Better to leave Italy for a job - any job - say the architects I’ve spoken to, than become known as the dishwashing architect at home, says Christine Murray
We appear to be seeing some green shoots for the UK profession, at least in the private housing sector. But I am on holiday in Italy this week, and the architects that I’ve spoken to here are living through dark times.
In the local village, one architect is waiting to hear this week whether her rock-bottom fee proposal for a veterinary office has been accepted. She’s already done several weeks of work for free. If the contract isn’t signed, she’s planning to leave the country - with the UK and Germany high on her list of prospects. But she doesn’t want to go, and would rather take any fee, no matter how small, to remain a practising architect working out of her home in the village.

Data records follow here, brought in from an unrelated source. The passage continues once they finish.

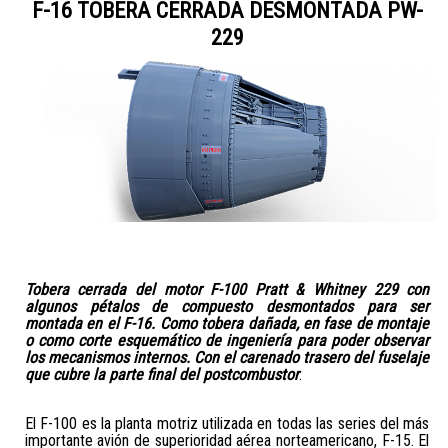
F-16 TOBERA CERRADA DESMONTADA PW-
229
Tobera cerrada del motor F-100 Pratt & Whitney 229 con
algunos pétalos de compuesto desmontados para ser
montada en el F-16. Como tobera dañada, en fase de montaje
o como corte esquemático de ingeniería para poder observar
los mecanismos internos. Con el carenado trasero del fuselaje
que cubre la parte final del postcombustor
.
El F-100 es la planta motriz utilizada en todas las series del más
importante avión de superioridad aérea norteamericano, F-15. El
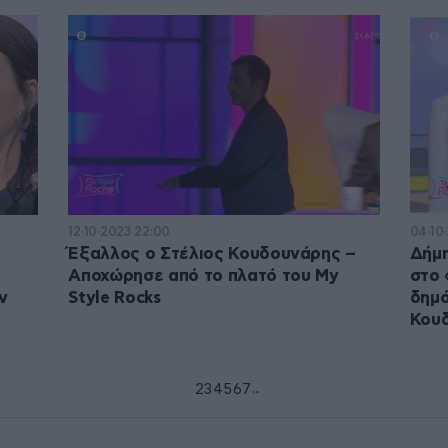
12·10·2023 22:00
04·10
Έξαλλος ο Στέλιος Κουδουνάρης –
Δήμη
Αποχώρησε από το πλατό του My
στο 
ν
Style Rocks
δημό
Κου
...
1
2
3
4
5
6
7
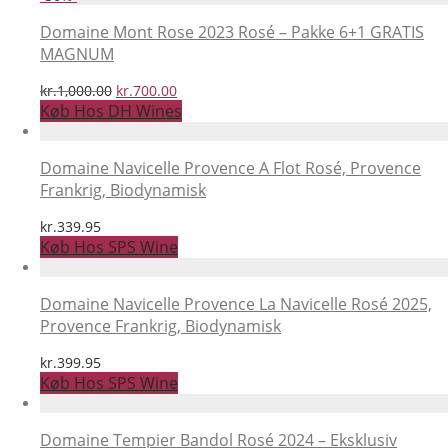
var:
er:
kr.169.00.
kr.129.00.
Domaine Mont Rose 2023 Rosé – Pakke 6+1 GRATIS
MAGNUM
Den
Den
kr.
1,000.00
kr.
700.00
oprindelige
aktuelle
Køb Hos DH Wines
pris
pris
var:
er:
kr.1,000.00.
kr.700.00.
Domaine Navicelle Provence A Flot Rosé, Provence
Frankrig, Biodynamisk
kr.
339.95
Køb Hos SPS Wine
Domaine Navicelle Provence La Navicelle Rosé 2025,
Provence Frankrig, Biodynamisk
kr.
399.95
Køb Hos SPS Wine
Domaine Tempier Bandol Rosé 2024 – Eksklusiv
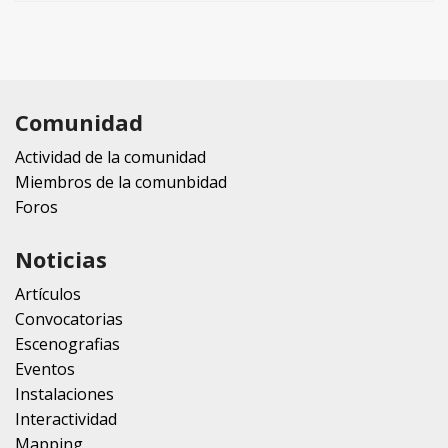
Comunidad
Actividad de la comunidad
Miembros de la comunbidad
Foros
Noticias
Artículos
Convocatorias
Escenografias
Eventos
Instalaciones
Interactividad
Mapping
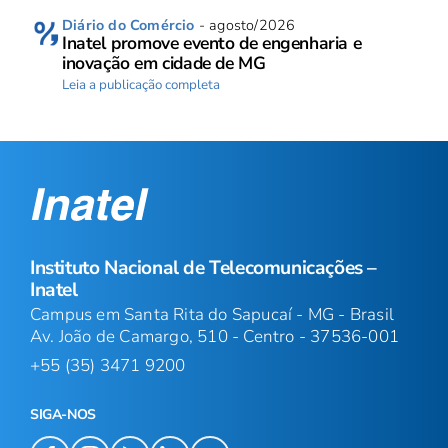
Diário do Comércio
- agosto/2026
Inatel promove evento de engenharia e
inovação em cidade de MG
Leia a publicação completa
Instituto Nacional de Telecomunicações –
Inatel
Campus em Santa Rita do Sapucaí - MG - Brasil
Av. João de Camargo, 510 - Centro - 37536-001
+55 (35) 3471 9200
SIGA-NOS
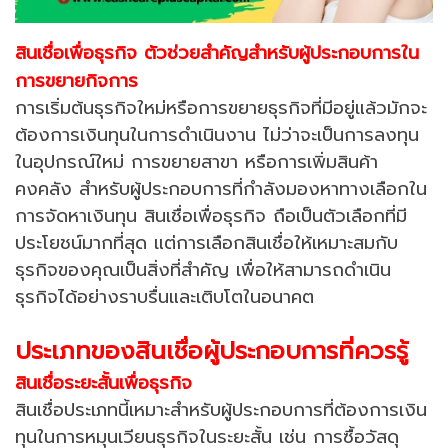
สินเชื่อเพื่อธุรกิจ ตัวช่วยสำคัญสำหรับผู้ประกอบการใน
การขยายกิจการ
การเริ่มต้นธุรกิจใหม่หรือการขยายธุรกิจที่มีอยู่แล้วมักจะ
ต้องการเงินทุนในการดำเนินงาน ไม่ว่าจะเป็นการลงทุน
ในอุปกรณ์ใหม่ การขยายสาขา หรือการเพิ่มสินค้า
คงคลัง สำหรับผู้ประกอบการที่กำลังมองหาทางเลือกใน
การจัดหาเงินทุน สินเชื่อเพื่อธุรกิจ ถือเป็นตัวเลือกที่มี
ประโยชน์มากที่สุด แต่การเลือกสินเชื่อให้เหมาะสมกับ
ธุรกิจของคุณเป็นสิ่งที่สำคัญ เพื่อให้สามารถดำเนิน
ธุรกิจได้อย่างราบรื่นและเติบโตในอนาคต
ประเภทของสินเชื่อผู้ประกอบการที่ควรรู้
สินเชื่อระยะสั้นเพื่อธุรกิจ
สินเชื่อประเภทนี้เหมาะสำหรับผู้ประกอบการที่ต้องการเงิน
ทุนในการหมุนเวียนธุรกิจในระยะสั้น เช่น การซื้อวัสดุ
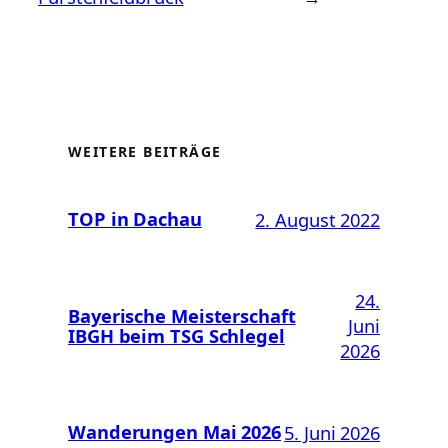
WEITERE BEITRÄGE
TOP in Dachau
2. August 2022
24.
Bayerische Meisterschaft
Juni
IBGH beim TSG Schlegel
2026
Wanderungen Mai 2026
5. Juni 2026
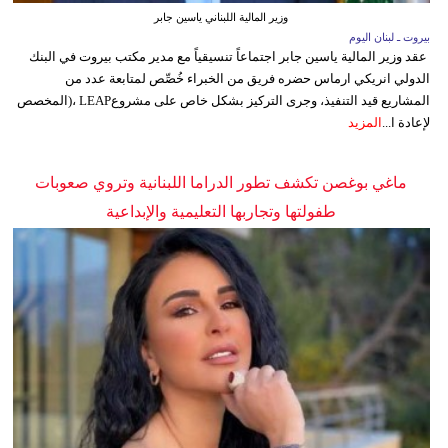
وزير المالية اللبناني ياسين جابر
بيروت ـ لبنان اليوم
عقد وزير المالية ياسين جابر اجتماعاً تنسيقياً مع مدير مكتب بيروت في البنك
الدولي انريكي ارماس حضره فريق من الخبراء خُصِّص لمتابعة عدد من
المشاريع قيد التنفيذ، وجرى التركيز بشكل خاص على مشروعLEAP ،(المخصص
لإعادة ا...
المزيد
ماغي بوغصن تكشف تطور الدراما اللبنانية وتروي صعوبات
طفولتها وتجاربها التعليمية والإبداعية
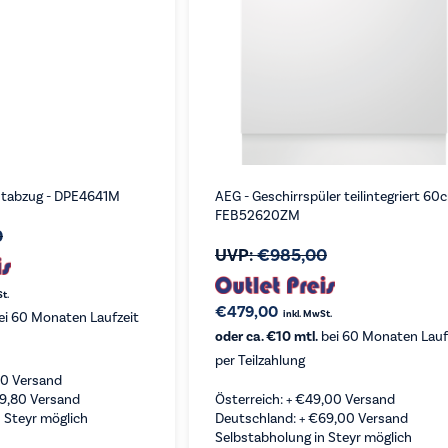
tabzug - DPE4641M
AEG - Geschirrspüler teilintegriert 60
FEB52620ZM
0
UVP:
€
985,00
St.
€
479,00
inkl. MwSt.
ei 60 Monaten Laufzeit
oder ca. €10 mtl.
bei 60 Monaten Lauf
per Teilzahlung
80
Versand
19,80
Versand
Österreich: +
€
49,00
Versand
 Steyr möglich
Deutschland: +
€
69,00
Versand
Selbstabholung in Steyr möglich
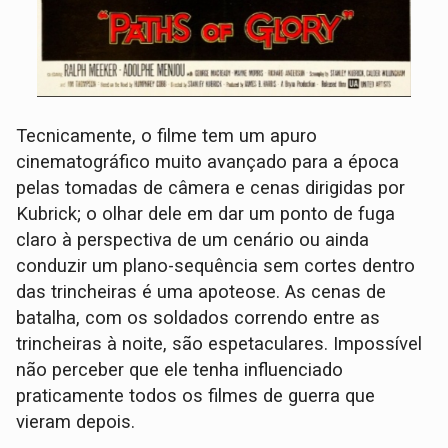
Tecnicamente, o filme tem um apuro
cinematográfico muito avançado para a época
pelas tomadas de câmera e cenas dirigidas por
Kubrick; o olhar dele em dar um ponto de fuga
claro à perspectiva de um cenário ou ainda
conduzir um plano-sequência sem cortes dentro
das trincheiras é uma apoteose. As cenas de
batalha, com os soldados correndo entre as
trincheiras à noite, são espetaculares. Impossível
não perceber que ele tenha influenciado
praticamente todos os filmes de guerra que
vieram depois.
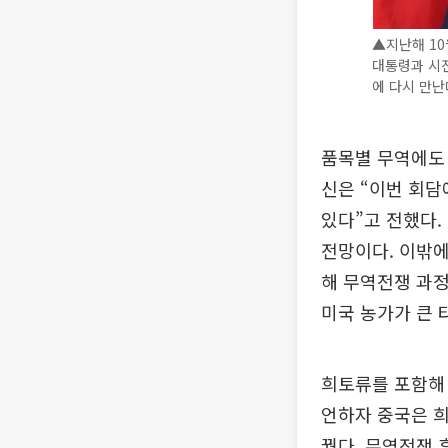
▲지난해 10
대통령과 시진
에 다시 만난
품목별 무역에도 
신은 “이번 회담
있다”고 전했다.
전망이다. 이밖에
해 무역전쟁 과
미국 농가가 큰 
희토류를 포함해 
언하자 중국은 희
꿨다. 무역전쟁 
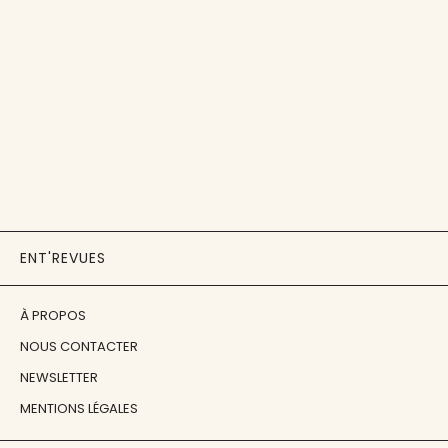
ENT'REVUES
À PROPOS
NOUS CONTACTER
NEWSLETTER
MENTIONS LÉGALES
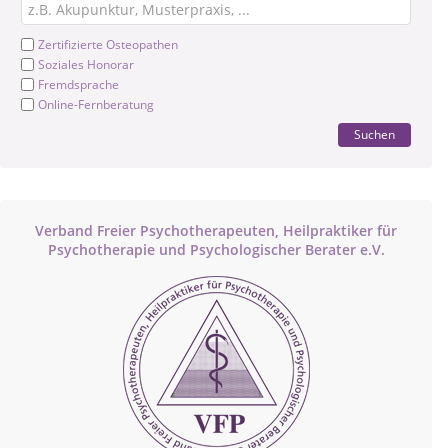
Zertifizierte Osteopathen
Soziales Honorar
Fremdsprache
Online-Fernberatung
Suchen
Verband Freier Psychotherapeuten, Heilpraktiker für
Psychotherapie und Psychologischer Berater e.V.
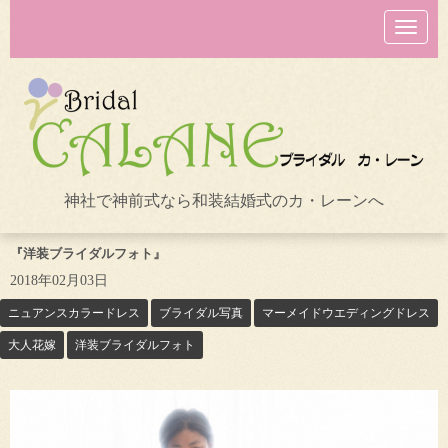
N
a
v
i
g
a
t
i
o
n
神社で神前式なら和装結婚式のカ・レーンへ
『洋装ブライダルフォト』
2018年02月03日
ニュアンスカラードレス
ブライダル写真
マーメイドウエディングドレス
大人花嫁
洋装ブライダルフォト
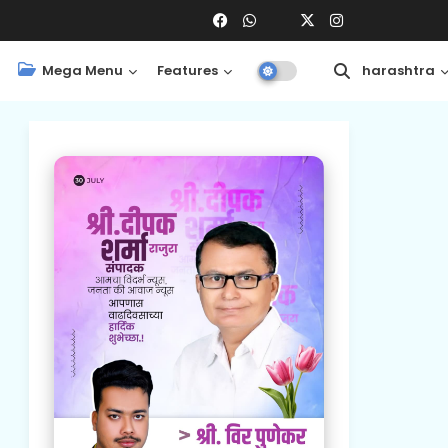
Mega Menu
Features
Central
Maharashtra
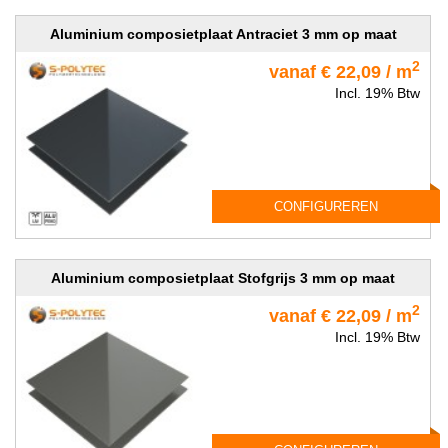
Aluminium composietplaat Antraciet 3 mm op maat
2
vanaf € 22,09 / m
Incl. 19% Btw
CONFIGUREREN
Aluminium composietplaat Stofgrijs 3 mm op maat
2
vanaf € 22,09 / m
Incl. 19% Btw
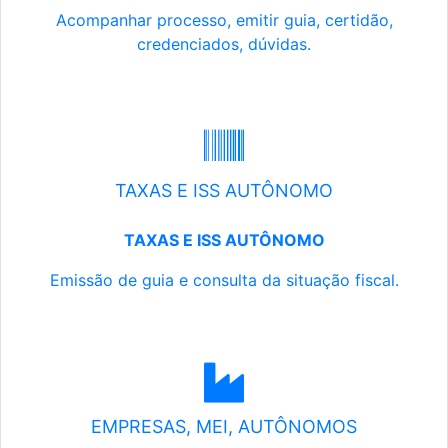
Acompanhar processo, emitir guia, certidão,
credenciados, dúvidas.
TAXAS E ISS AUTÔNOMO
TAXAS E ISS AUTÔNOMO
Emissão de guia e consulta da situação fiscal.
EMPRESAS, MEI, AUTÔNOMOS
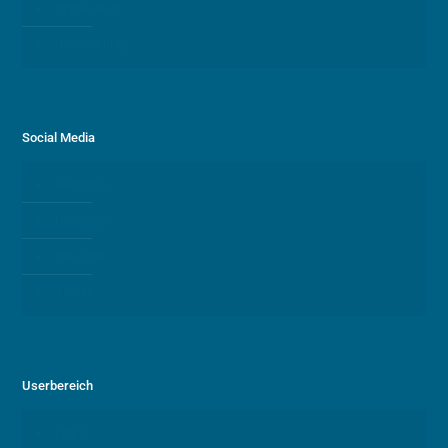
Impressum
Datenschutz
Social Media
Facebook
Instagram
YouTube
TikTok
Userbereich
Login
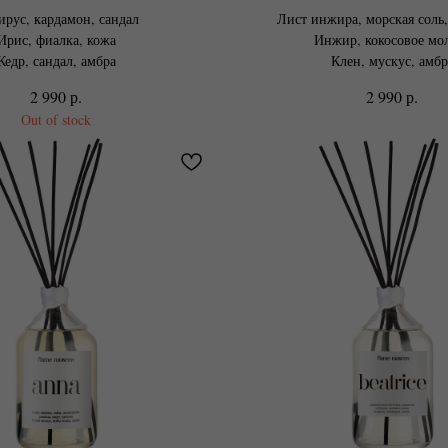
рус, кардамон, сандал
Лист инжира, морская соль
Ирис, фиалка, кожа
Инжир, кокосовое мо
Кедр, сандал, амбра
Клен, мускус, амбр
р.
р.
2 990
2 990
Out of stock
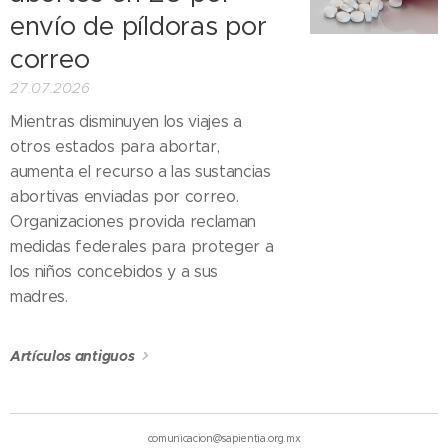
envío de píldoras por
correo
27.07.2026
Mientras disminuyen los viajes a
otros estados para abortar,
aumenta el recurso a las sustancias
abortivas enviadas por correo.
Organizaciones provida reclaman
medidas federales para proteger a
los niños concebidos y a sus
madres.
Artículos antiguos
comunicacion@sapientia.org.mx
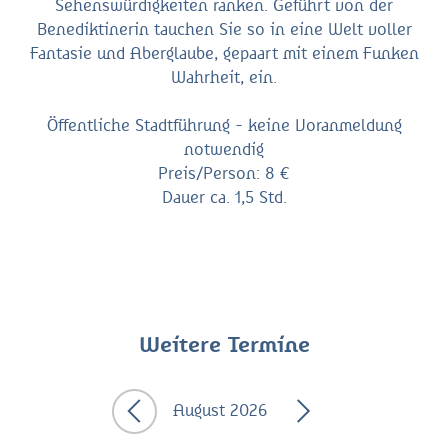
Sehenswürdigkeiten ranken. Geführt von der
Benediktinerin tauchen Sie so in eine Welt voller
Fantasie und Aberglaube, gepaart mit einem Funken
Wahrheit, ein.
Öffentliche Stadtführung - keine Voranmeldung
notwendig
Preis/Person: 8 €
Dauer ca. 1,5 Std.
Weitere Termine
August 2026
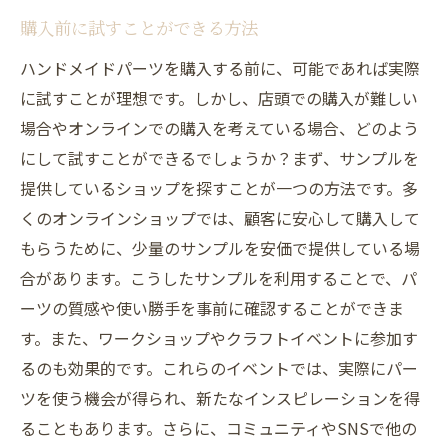
購入前に試すことができる方法
ハンドメイドパーツを購入する前に、可能であれば実際
に試すことが理想です。しかし、店頭での購入が難しい
場合やオンラインでの購入を考えている場合、どのよう
にして試すことができるでしょうか？まず、サンプルを
提供しているショップを探すことが一つの方法です。多
くのオンラインショップでは、顧客に安心して購入して
もらうために、少量のサンプルを安価で提供している場
合があります。こうしたサンプルを利用することで、パ
ーツの質感や使い勝手を事前に確認することができま
す。また、ワークショップやクラフトイベントに参加す
るのも効果的です。これらのイベントでは、実際にパー
ツを使う機会が得られ、新たなインスピレーションを得
ることもあります。さらに、コミュニティやSNSで他の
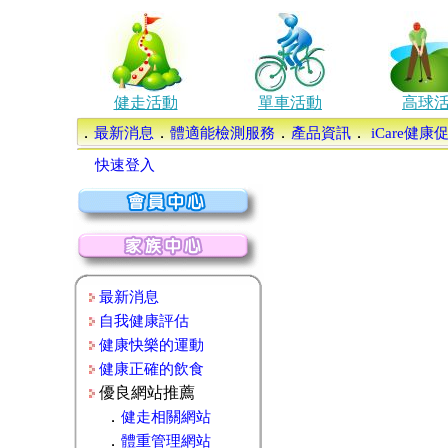
健走活動
單車活動
高球
．
．
．
．
最新消息
體適能檢測服務
產品資訊
iCare健
快速登入
最新消息
自我健康評估
健康快樂的運動
健康正確的飲食
優良網站推薦
．
健走相關網站
．
體重管理網站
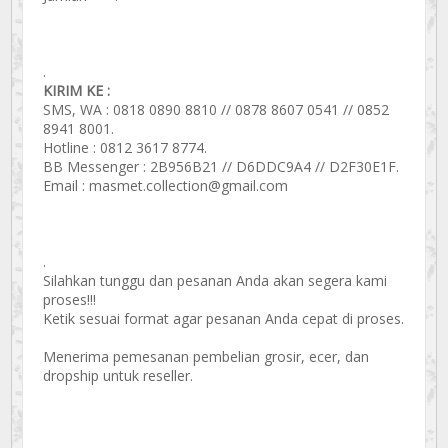
.
KIRIM KE :
SMS, WA : 0818 0890 8810 // 0878 8607 0541 // 0852
8941 8001.
Hotline : 0812 3617 8774.
BB Messenger : 2B956B21 // D6DDC9A4 // D2F30E1F.
Email : masmet.collection@gmail.com
.
Silahkan tunggu dan pesanan Anda akan segera kami
proses!!!
Ketik sesuai format agar pesanan Anda cepat di proses.
Menerima pemesanan pembelian grosir, ecer, dan
dropship untuk reseller.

Talk among the older generation in the square is that Italy is being swept by a second wave of emigration, with young people leaving, or having already left, in increasing numbers over the past three years. There is a 40 per cent unemployment rate among young adults. For professionals, the desire to leave is fuelled by an apparent cultural stigma which is attached to doing any other job than the one you’ve been trained for. Better to leave the country for a job - any job - say the people I’ve spoken to, than become known as the dishwashing architect at home.
‘Italy is a beautiful country, but it’s too sad now,’ one local said. Italians are normally defiant and full of political argument, but the fight seems to have gone out of the people here. The bleak mood is accompanied by bleak numbers - Italy’s public debt rose to 133 per cent of GDP in the second quarter of 2013 - the second highest in the Eurozone, better only than Greece.
The personal stories that I’ve heard this week stand in stark contrast to what I’ve heard of late among architects in London, where several offices are recruiting permanent staff in substantial numbers.
And in Manchester two weeks ago at the AJ100 lunch, several practices told me things were looking up. I still hear from smaller practices that have too little work on the books. Since the recovery seems largely dependent on a booming house market and foreign capital investment, it’s hard to feel certain that the clouds over the UK are all silver-lined. Still, there is a sense of optimism in the air once more.
I flew out before the arrival of St Jude’s ferocious wind and the travel chaos that ensued. But from here it seems the UK is more of a shelter in Europe than I thought.